TASK GOAL:
Return the line that contains "Цвет изолятора: Желтый" plus every line after it to the end of the entries below, exactly as given, and stop there.

RECORDS SHOWN:
○ ○ ○ ○ ○ ○ ○

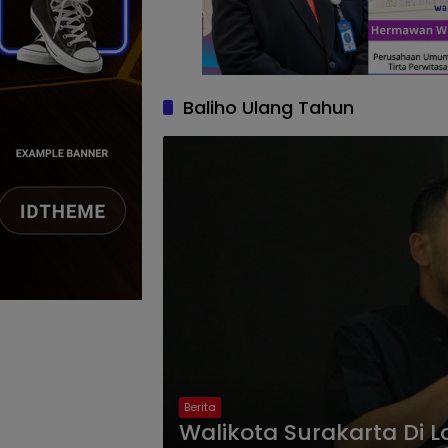
Baliho Ulang Tahun
Berita
Walikota Surakarta Di L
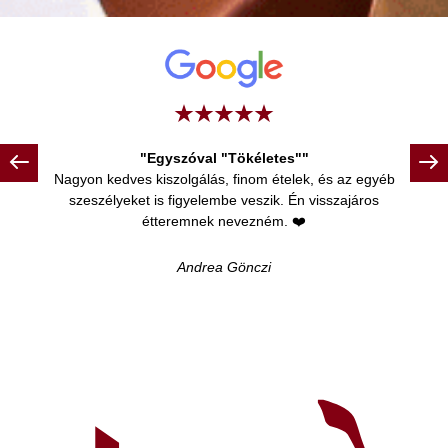
Egyszóval "Tökéletes"
Nagyon kedves kiszolgálás, finom ételek, és az egyéb
szeszélyeket is figyelembe veszik. Én visszajáros
étteremnek nevezném. ❤️
Andrea Gönczi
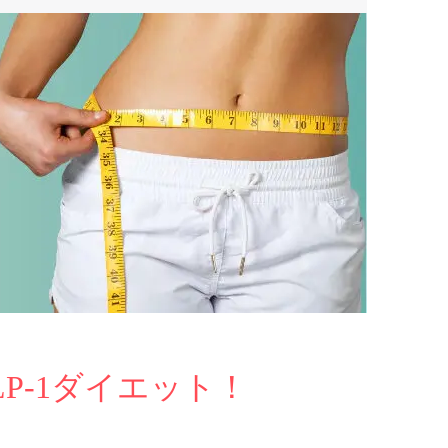
LP-1ダイエット！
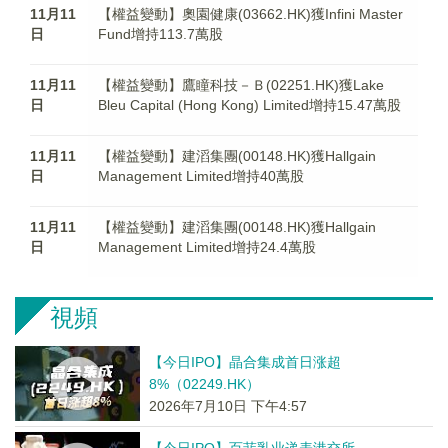
11月11
【權益變動】奧園健康(03662.HK)獲Infini Master
日
Fund增持113.7萬股
11月11
【權益變動】鷹瞳科技－Ｂ(02251.HK)獲Lake
日
Bleu Capital (Hong Kong) Limited增持15.47萬股
11月11
【權益變動】建滔集團(00148.HK)獲Hallgain
日
Management Limited增持40萬股
11月11
【權益變動】建滔集團(00148.HK)獲Hallgain
日
Management Limited增持24.4萬股
視頻
【今日IPO】晶合集成首日涨超
8%（02249.HK）
2026年7月10日 下午4:57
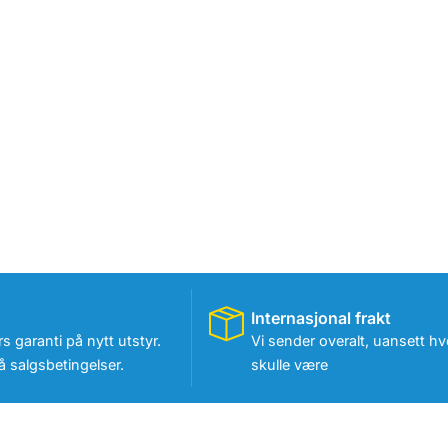
Internasjonal frakt
rs garanti på nytt utstyr.
Vi sender overalt, uansett hv
 salgsbetingelser.
skulle være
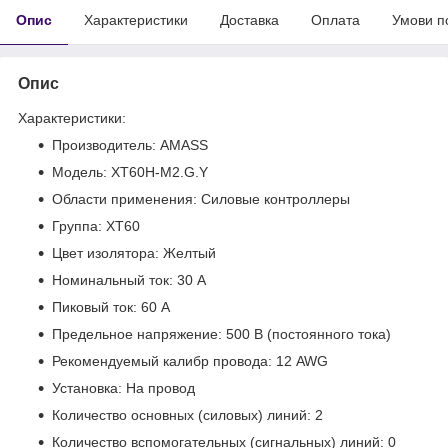
Опис
Характеристики
Доставка
Оплата
Умови п
Опис
Характеристики:
Производитель: AMASS
Модель: XT60H-M2.G.Y
Области применения: Силовые контроллеры
Группа: XT60
Цвет изолятора: Желтый
Номинальный ток: 30 А
Пиковый ток: 60 А
Предельное напряжение: 500 В (постоянного тока)
Рекомендуемый калибр провода: 12 AWG
Установка: На провод
Количество основных (силовых) линий: 2
Количество вспомогательных (сигнальных) линий: 0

○ ○ ○ ○ ○ ○ ○

SOLUTION:
Цвет изолятора: Желтый
Номинальный ток: 30 А
Пиковый ток: 60 А
Предельное напряжение: 500 В (постоянного тока)
Рекомендуемый калибр провода: 12 AWG
Установка: На провод
Количество основных (силовых) линий: 2
Количество вспомогательных (сигнальных) линий: 0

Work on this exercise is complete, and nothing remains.